Agreed on Galaxy causing harshness - I have just kegged a Mid APA where I only hopped from 15mins to go in the boil.

Galaxy was whacked in at 15 mins then Cascade @ 10 and Citra @ 5.

I have brewed this same recipe (grain grist) and this one definately has a more harsh bitter after taste. This will mellow and the beer is still a bloody nice drop but I wouldn't be using Galaxy in any boil early additions.

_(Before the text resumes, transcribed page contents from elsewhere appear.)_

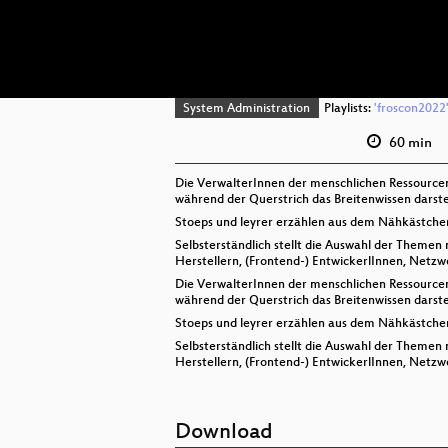
System Administration
Playlists:
'froscon2022'
60 min
Die VerwalterInnen der menschlichen Ressourcen 
während der Querstrich das Breitenwissen darstel
Stoeps und leyrer erzählen aus dem Nähkästchen 
Selbsterständlich stellt die Auswahl der Themen
Herstellern, (Frontend-) EntwickerlInnen, Netzw
Die VerwalterInnen der menschlichen Ressourcen 
während der Querstrich das Breitenwissen darstel
Stoeps und leyrer erzählen aus dem Nähkästchen 
Selbsterständlich stellt die Auswahl der Themen
Herstellern, (Frontend-) EntwickerlInnen, Netzw
Download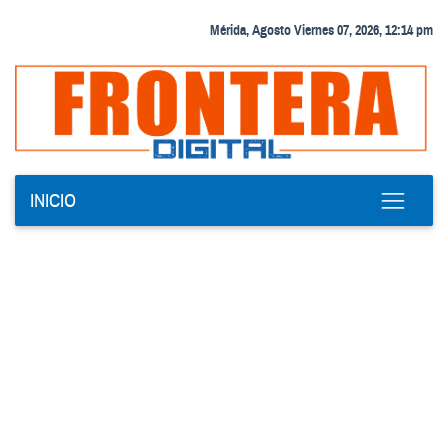
Mérida, Agosto Viernes 07, 2026, 12:14 pm
INICIO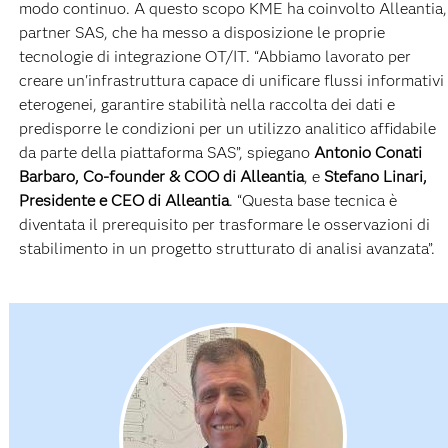
modo continuo. A questo scopo KME ha coinvolto Alleantia,
partner SAS, che ha messo a disposizione le proprie
tecnologie di integrazione OT/IT. “Abbiamo lavorato per
creare un'infrastruttura capace di unificare flussi informativi
eterogenei, garantire stabilità nella raccolta dei dati e
predisporre le condizioni per un utilizzo analitico affidabile
da parte della piattaforma SAS”, spiegano
Antonio Conati
Barbaro, Co-founder & COO di Alleantia
, e
Stefano Linari,
Presidente e CEO di Alleantia
. “Questa base tecnica è
diventata il prerequisito per trasformare le osservazioni di
stabilimento in un progetto strutturato di analisi avanzata”.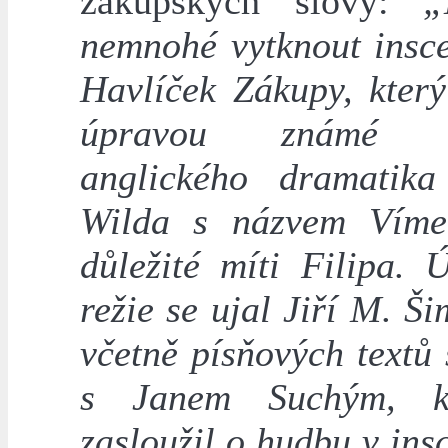
zákupských slovy:
„
nemnohé vytknout insc
Havlíček Zákupy, který
úpravou známé k
anglického dramatik
Wilda s názvem Víme
důležité míti Filipa. 
režie se ujal Jiří M. Ši
včetně písňových textů
s Janem Suchým, k
zasloužil o hudbu v ins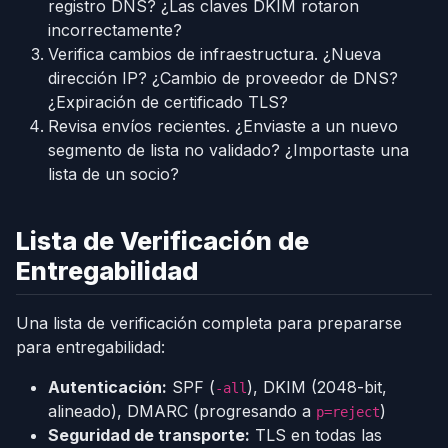
registro DNS? ¿Las claves DKIM rotaron
incorrectamente?
Verifica cambios de infraestructura. ¿Nueva
dirección IP? ¿Cambio de proveedor de DNS?
¿Expiración de certificado TLS?
Revisa envíos recientes. ¿Enviaste a un nuevo
segmento de lista no validado? ¿Importaste una
lista de un socio?
Lista de Verificación de
Entregabilidad
Una lista de verificación completa para prepararse
para entregabilidad:
Autenticación:
SPF (
), DKIM (2048-bit,
-all
alineado), DMARC (progresando a
)
p=reject
Seguridad de transporte:
TLS en todas las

I think last time my 15 min addition was Centennial.

My 2c.


----------



## Dread82 (6/12/13)

Cheers for the feedback Paul, I'll see how it goes and adj next time


----------



## bmarshall (6/12/13)

5g citra @ 60
25g casc @ 10
20g galaxy @ 10
20g citra @ 10
20g casc @ 0
20g citra @ 0


----------



## Dread82 (6/12/13)

Ducatiboy stu said:


> No bitternes in OP's beer.


?


----------



## Ducatiboy stu (6/12/13)

There is no bitterness in your original beer


----------



## QldKev (6/12/13)

I think there would be plenty of bitterness to cover that malt level

20g Galaxy @30
25g Citra @15

Without working it out there would have to be >25IBU


----------



## Dread82 (6/12/13)

Ducatiboy stu said:


> There is no bitterness


Cheers for the very informative post


----------



## Dread82 (6/12/13)

With the calculators I used worked out about 45 ish ibu is this not the case?


----------



## QldKev (6/12/13)

I just plugged it into BeerSmith using the original recipe and default AA% for the hops, I get 31.2 IBU


----------



## Dread82 (6/12/13)

13.8 galaxy
11.9 citra
6.7 cascade


----------



## QldKev (6/12/13)

Dread82 said:


> 13.8 galaxy
> 11.9 citra
> 6.7 cascade


33.6IBU in BeerSmith, are you applying a no-chill correction, because if I add 15mins to each addition I get closer


----------



## Dread82 (6/12/13)

Ha ha there is still nothing informative in your post


----------



## Dread82 (6/12/13)

QldKev said:


> 33.6IBU in BeerSmith, are you applying a no-chill correction, because if I add 15mins to each addition I get closer


I wasn't but if it helps all good I try ed to cool it but water up here is fairly warm and didn't have any ice so it took a fair while to cool, I might have to buy beer Smith instead of free calculators


----------



## Dread82 (6/12/13)

http://www.brew365.com/ibu_calculator.php is the tool I used


----------



## QldKev (6/12/13)

I wouldn't be too worried about the difference, I have not used you malt bill, I just used what ever was in the play recipe at the time so the different gravity will effect the IBU


----------



## Dread82 (6/12/13)

All good I'm just playing and looking for advice, Thanks for your replies I'll see how it turns out


----------



## Camo1234 (6/12/13)

Ducatiboy stu said:


> You stil dont have any bitterness to balance it


Troubles expressing yourself???? 6 posts all saying the same thing but not elaborating at all with any advice???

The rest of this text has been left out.